A new bill is being proposed in New Hampshire that could let first time DUI offenders keep their right to drive. A recent article in the Eagle Tribune talks about a bill that is coming to a vote that will let first time DWI offenders apply for ignition interlock device installation and be able to keep their licenses. The bill is expected to go to a vote in early January and the idea behind it is that offenders who lose their licenses due to a DWI conviction may lose their jobs or fail out of school because of their inability to get to classes and work.
An ignition interlock device (IID) is a small device that must be installed in the driver's side of all vehicles that an offender uses on a regular basis. The device requires the driver to give a breath sample before starting the engine. In New Hampshire, an IID device will not allow the engine of a vehicle to start if the breath sample shows that the driver has a blood alcohol concentration of 0.02% or greater. These devices are designed to allow people convicted of alcohol-related crimes to be able to drive without having to worry about them driving while intoxicated. MADD reports that drunk driving deaths can decrease by as much as 30% when all-offender interlock laws are in place.
IID devices as well as this new bill have the support of anti-drunk driving advocacy group Mothers Against Drunk Driving (MADD). MADD has long been a proponent of ignition interlock use as these devices are a way to ensure that drivers do not repeat their bad decisions and also allows them to continue to contribute to society and support their families. The article notes that studies have shown that up to 70 percent of first time DWI offenders continue to drive even after license suspension. This bill would allow offenders who have been convicted of a first-time DWI to continue to drive legally as well as make sure they do not commit a repeat offense.
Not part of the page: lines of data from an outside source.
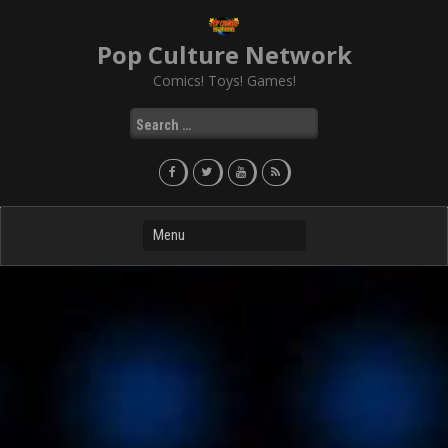
Skip
to
Pop Culture Network
content
Comics! Toys! Games!
Search
for: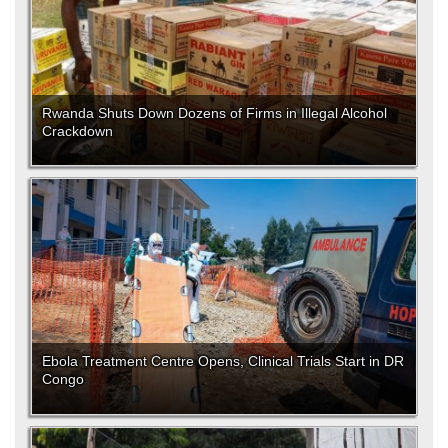
Rwanda Shuts Down Dozens of Firms in Illegal Alcohol
Crackdown
Ebola Treatment Centre Opens, Clinical Trials Start in DR
Congo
Currently, under RSA 265-A:18, a person convicted of DWI in New Hampshire can face 9 months to 2 years of license suspension. This can have a big impact on their ability to work and care for their families. Under this proposed bill, drivers convicted of DWI will have to install these devices in their vehicles, pay about $80 a month to maintain them and pay a $50 fee for a special privilege license.
There are also people who object to this proposed bill. Some believe that license suspension is a big deterrent against drunk driving. They feel that a person may be less likely to take drunk driving seriously if they know that they will be able to pay a fine and keep driving. The Eagle Tribune article quotes Michael Sielicki, president of the New Hampshire Association of Chiefs of Police as saying:
“New Hampshire has some of the strongest DWI laws. To water them down doesn't seem practical to us.”
This bill seems like a great way for everyone to benefit. A DWI offender will still have the penalty of using the IID on a daily basis as well as paying for its upkeep. In addition, they will be able to be productive members of society and provide for themselves and their family. Perhaps most importantly, these devices will not allow the driver to drink and drive keeping the roads safe for everyone.